Task to carry out | What you return should be the complete listing, unchanged, with no pictures in it.

Segment Start: Data for review

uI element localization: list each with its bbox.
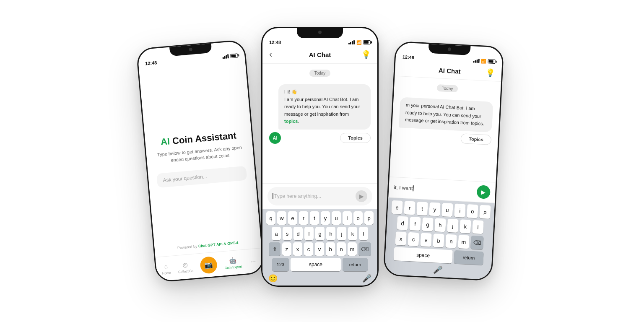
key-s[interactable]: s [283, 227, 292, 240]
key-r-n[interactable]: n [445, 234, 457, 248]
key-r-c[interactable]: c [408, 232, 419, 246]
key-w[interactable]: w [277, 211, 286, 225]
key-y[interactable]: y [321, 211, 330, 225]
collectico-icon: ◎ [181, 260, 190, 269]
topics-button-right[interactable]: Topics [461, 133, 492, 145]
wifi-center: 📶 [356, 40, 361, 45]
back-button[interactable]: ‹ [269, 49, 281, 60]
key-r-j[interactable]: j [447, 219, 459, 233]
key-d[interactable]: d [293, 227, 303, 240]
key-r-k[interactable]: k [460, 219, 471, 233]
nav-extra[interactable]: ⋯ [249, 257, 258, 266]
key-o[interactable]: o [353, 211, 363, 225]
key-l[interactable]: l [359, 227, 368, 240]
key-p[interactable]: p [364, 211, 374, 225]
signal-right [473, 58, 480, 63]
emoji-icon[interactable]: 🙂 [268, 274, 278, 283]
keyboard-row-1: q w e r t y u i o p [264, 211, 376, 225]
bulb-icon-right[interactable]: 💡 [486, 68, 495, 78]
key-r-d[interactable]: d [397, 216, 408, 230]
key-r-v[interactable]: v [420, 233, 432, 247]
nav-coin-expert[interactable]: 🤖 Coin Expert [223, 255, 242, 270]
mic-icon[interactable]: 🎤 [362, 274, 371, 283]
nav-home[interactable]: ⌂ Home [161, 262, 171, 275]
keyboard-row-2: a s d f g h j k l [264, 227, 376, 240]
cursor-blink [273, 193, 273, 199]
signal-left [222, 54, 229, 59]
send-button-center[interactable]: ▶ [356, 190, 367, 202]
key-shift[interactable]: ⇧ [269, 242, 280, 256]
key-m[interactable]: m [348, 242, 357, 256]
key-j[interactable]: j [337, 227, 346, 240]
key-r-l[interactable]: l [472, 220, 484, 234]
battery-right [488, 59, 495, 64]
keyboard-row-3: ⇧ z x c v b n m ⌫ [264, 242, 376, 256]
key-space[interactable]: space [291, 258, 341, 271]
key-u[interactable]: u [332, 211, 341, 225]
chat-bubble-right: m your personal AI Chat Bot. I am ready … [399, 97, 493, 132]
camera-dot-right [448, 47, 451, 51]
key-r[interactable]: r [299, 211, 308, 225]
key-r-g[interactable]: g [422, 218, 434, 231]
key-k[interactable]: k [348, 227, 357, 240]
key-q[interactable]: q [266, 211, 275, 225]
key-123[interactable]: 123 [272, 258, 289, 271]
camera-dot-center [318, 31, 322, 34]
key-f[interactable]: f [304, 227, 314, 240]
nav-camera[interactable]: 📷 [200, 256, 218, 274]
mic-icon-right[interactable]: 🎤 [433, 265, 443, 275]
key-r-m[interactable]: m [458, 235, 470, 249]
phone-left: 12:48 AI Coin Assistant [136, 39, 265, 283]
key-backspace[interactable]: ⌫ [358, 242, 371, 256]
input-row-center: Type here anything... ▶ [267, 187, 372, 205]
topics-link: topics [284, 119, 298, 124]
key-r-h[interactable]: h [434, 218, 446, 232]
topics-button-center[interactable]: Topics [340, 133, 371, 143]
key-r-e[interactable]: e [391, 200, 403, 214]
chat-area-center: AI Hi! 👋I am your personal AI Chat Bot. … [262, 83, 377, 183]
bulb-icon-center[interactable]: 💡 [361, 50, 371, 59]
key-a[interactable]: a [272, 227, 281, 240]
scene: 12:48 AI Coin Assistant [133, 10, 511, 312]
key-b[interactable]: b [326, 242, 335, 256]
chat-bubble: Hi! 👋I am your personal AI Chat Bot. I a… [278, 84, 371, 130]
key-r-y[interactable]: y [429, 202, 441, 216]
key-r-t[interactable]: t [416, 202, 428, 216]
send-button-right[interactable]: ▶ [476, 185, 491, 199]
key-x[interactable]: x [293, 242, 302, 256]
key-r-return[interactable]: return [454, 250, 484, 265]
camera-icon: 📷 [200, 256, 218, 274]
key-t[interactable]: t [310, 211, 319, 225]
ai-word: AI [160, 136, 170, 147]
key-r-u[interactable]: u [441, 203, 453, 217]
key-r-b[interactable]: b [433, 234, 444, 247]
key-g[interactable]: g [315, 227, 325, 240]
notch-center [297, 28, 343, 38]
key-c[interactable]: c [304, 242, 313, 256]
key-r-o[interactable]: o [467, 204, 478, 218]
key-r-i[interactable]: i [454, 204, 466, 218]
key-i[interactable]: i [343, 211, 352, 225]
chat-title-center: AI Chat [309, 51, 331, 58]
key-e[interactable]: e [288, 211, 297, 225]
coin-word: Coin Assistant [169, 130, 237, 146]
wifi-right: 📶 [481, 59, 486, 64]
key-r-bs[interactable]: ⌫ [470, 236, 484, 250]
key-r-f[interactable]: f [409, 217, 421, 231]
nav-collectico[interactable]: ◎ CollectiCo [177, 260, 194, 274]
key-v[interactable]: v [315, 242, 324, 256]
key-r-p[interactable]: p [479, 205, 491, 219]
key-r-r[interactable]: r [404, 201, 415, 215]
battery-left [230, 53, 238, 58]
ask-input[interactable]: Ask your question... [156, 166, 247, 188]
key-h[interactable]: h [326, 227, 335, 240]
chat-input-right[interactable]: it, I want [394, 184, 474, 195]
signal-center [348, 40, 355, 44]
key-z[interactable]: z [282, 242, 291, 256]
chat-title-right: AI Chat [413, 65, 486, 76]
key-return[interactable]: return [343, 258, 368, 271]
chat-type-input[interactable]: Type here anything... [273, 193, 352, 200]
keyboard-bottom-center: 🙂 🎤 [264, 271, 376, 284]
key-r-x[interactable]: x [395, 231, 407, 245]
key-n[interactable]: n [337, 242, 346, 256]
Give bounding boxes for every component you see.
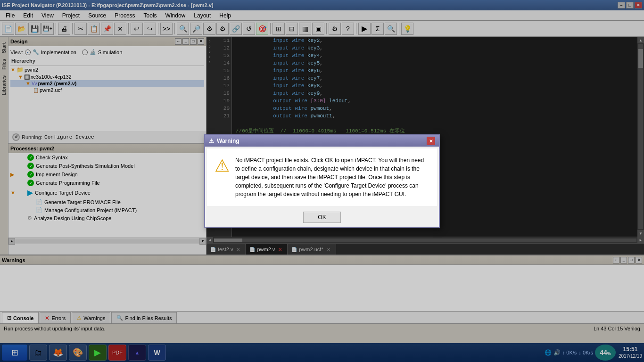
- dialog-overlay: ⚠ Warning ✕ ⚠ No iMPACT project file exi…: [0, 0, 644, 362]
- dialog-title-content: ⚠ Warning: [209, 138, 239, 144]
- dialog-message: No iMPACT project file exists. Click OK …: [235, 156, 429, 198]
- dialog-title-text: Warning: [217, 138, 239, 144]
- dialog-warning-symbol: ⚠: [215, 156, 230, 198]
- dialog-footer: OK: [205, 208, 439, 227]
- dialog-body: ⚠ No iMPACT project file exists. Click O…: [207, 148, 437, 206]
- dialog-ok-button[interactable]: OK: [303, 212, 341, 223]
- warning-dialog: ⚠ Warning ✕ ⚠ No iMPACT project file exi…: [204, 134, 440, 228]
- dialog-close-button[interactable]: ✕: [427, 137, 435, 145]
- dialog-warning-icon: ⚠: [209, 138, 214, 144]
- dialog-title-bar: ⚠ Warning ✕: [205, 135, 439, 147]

Segment End: Data for review

Completed task |
uI element localization: list each with its bbox.
key-s[interactable]: s [283, 227, 292, 240]
key-r-n[interactable]: n [445, 234, 457, 248]
key-r-c[interactable]: c [408, 232, 419, 246]
key-w[interactable]: w [277, 211, 286, 225]
key-y[interactable]: y [321, 211, 330, 225]
collectico-icon: ◎ [181, 260, 190, 269]
topics-button-right[interactable]: Topics [461, 133, 492, 145]
wifi-center: 📶 [356, 40, 361, 45]
back-button[interactable]: ‹ [269, 49, 281, 60]
key-r-j[interactable]: j [447, 219, 459, 233]
key-d[interactable]: d [293, 227, 303, 240]
key-r-k[interactable]: k [460, 219, 471, 233]
nav-extra[interactable]: ⋯ [249, 257, 258, 266]
key-o[interactable]: o [353, 211, 363, 225]
key-l[interactable]: l [359, 227, 368, 240]
key-p[interactable]: p [364, 211, 374, 225]
signal-right [473, 58, 480, 63]
emoji-icon[interactable]: 🙂 [268, 274, 278, 283]
keyboard-row-1: q w e r t y u i o p [264, 211, 376, 225]
bulb-icon-right[interactable]: 💡 [486, 68, 495, 78]
key-r-d[interactable]: d [397, 216, 408, 230]
key-r-v[interactable]: v [420, 233, 432, 247]
nav-coin-expert[interactable]: 🤖 Coin Expert [223, 255, 242, 270]
mic-icon[interactable]: 🎤 [362, 274, 371, 283]
nav-home[interactable]: ⌂ Home [161, 262, 171, 275]
keyboard-row-2: a s d f g h j k l [264, 227, 376, 240]
cursor-blink [273, 193, 273, 199]
signal-left [222, 54, 229, 59]
send-button-center[interactable]: ▶ [356, 190, 367, 202]
key-shift[interactable]: ⇧ [269, 242, 280, 256]
key-m[interactable]: m [348, 242, 357, 256]
key-j[interactable]: j [337, 227, 346, 240]
key-r-l[interactable]: l [472, 220, 484, 234]
battery-right [488, 59, 495, 64]
keyboard-row-3: ⇧ z x c v b n m ⌫ [264, 242, 376, 256]
key-space[interactable]: space [291, 258, 341, 271]
key-u[interactable]: u [332, 211, 341, 225]
chat-bubble-right: m your personal AI Chat Bot. I am ready … [399, 97, 493, 132]
camera-dot-right [448, 47, 451, 51]
key-r[interactable]: r [299, 211, 308, 225]
key-r-g[interactable]: g [422, 218, 434, 231]
key-k[interactable]: k [348, 227, 357, 240]
key-q[interactable]: q [266, 211, 275, 225]
key-123[interactable]: 123 [272, 258, 289, 271]
camera-dot-center [318, 31, 322, 34]
key-f[interactable]: f [304, 227, 314, 240]
nav-camera[interactable]: 📷 [200, 256, 218, 274]
mic-icon-right[interactable]: 🎤 [433, 265, 443, 275]
key-r-m[interactable]: m [458, 235, 470, 249]
phone-left: 12:48 AI Coin Assistant [136, 39, 265, 283]
key-backspace[interactable]: ⌫ [358, 242, 371, 256]
input-row-center: Type here anything... ▶ [267, 187, 372, 205]
topics-link: topics [284, 119, 298, 124]
key-r-h[interactable]: h [434, 218, 446, 232]
topics-button-center[interactable]: Topics [340, 133, 371, 143]
key-r-e[interactable]: e [391, 200, 403, 214]
chat-area-center: AI Hi! 👋I am your personal AI Chat Bot. … [262, 83, 377, 183]
bulb-icon-center[interactable]: 💡 [361, 50, 371, 59]
key-a[interactable]: a [272, 227, 281, 240]
scene: 12:48 AI Coin Assistant [133, 10, 511, 312]
key-b[interactable]: b [326, 242, 335, 256]
chat-bubble: Hi! 👋I am your personal AI Chat Bot. I a… [278, 84, 371, 130]
key-r-y[interactable]: y [429, 202, 441, 216]
key-r-t[interactable]: t [416, 202, 428, 216]
send-button-right[interactable]: ▶ [476, 185, 491, 199]
key-x[interactable]: x [293, 242, 302, 256]
key-r-return[interactable]: return [454, 250, 484, 265]
camera-icon: 📷 [200, 256, 218, 274]
key-t[interactable]: t [310, 211, 319, 225]
ai-word: AI [160, 136, 170, 147]
key-r-u[interactable]: u [441, 203, 453, 217]
key-r-b[interactable]: b [433, 234, 444, 247]
key-g[interactable]: g [315, 227, 325, 240]
notch-center [297, 28, 343, 38]
key-c[interactable]: c [304, 242, 313, 256]
key-r-o[interactable]: o [467, 204, 478, 218]
key-r-i[interactable]: i [454, 204, 466, 218]
key-i[interactable]: i [343, 211, 352, 225]
chat-title-center: AI Chat [309, 51, 331, 58]
key-e[interactable]: e [288, 211, 297, 225]
coin-word: Coin Assistant [169, 130, 237, 146]
wifi-right: 📶 [481, 59, 486, 64]
key-r-bs[interactable]: ⌫ [470, 236, 484, 250]
key-r-f[interactable]: f [409, 217, 421, 231]
nav-collectico[interactable]: ◎ CollectiCo [177, 260, 194, 274]
key-v[interactable]: v [315, 242, 324, 256]
key-r-p[interactable]: p [479, 205, 491, 219]
key-r-r[interactable]: r [404, 201, 415, 215]
battery-left [230, 53, 238, 58]
ask-input[interactable]: Ask your question... [156, 166, 247, 188]
key-h[interactable]: h [326, 227, 335, 240]
chat-input-right[interactable]: it, I want [394, 184, 474, 195]
signal-center [348, 40, 355, 44]
key-z[interactable]: z [282, 242, 291, 256]
chat-title-right: AI Chat [413, 65, 486, 76]
key-return[interactable]: return [343, 258, 368, 271]
chat-type-input[interactable]: Type here anything... [273, 193, 352, 200]
keyboard-bottom-center: 🙂 🎤 [264, 271, 376, 284]
key-r-x[interactable]: x [395, 231, 407, 245]
key-n[interactable]: n [337, 242, 346, 256]
Give bounding boxes for every component you see.
- dialog-overlay: ⚠ Warning ✕ ⚠ No iMPACT project file exi…: [0, 0, 644, 362]
- dialog-title-content: ⚠ Warning: [209, 138, 239, 144]
- dialog-message: No iMPACT project file exists. Click OK …: [235, 156, 429, 198]
- dialog-title-text: Warning: [217, 138, 239, 144]
- dialog-warning-symbol: ⚠: [215, 156, 230, 198]
- dialog-footer: OK: [205, 208, 439, 227]
- dialog-body: ⚠ No iMPACT project file exists. Click O…: [207, 148, 437, 206]
- dialog-ok-button[interactable]: OK: [303, 212, 341, 223]
- warning-dialog: ⚠ Warning ✕ ⚠ No iMPACT project file exi…: [204, 134, 440, 228]
- dialog-close-button[interactable]: ✕: [427, 137, 435, 145]
- dialog-warning-icon: ⚠: [209, 138, 214, 144]
- dialog-title-bar: ⚠ Warning ✕: [205, 135, 439, 147]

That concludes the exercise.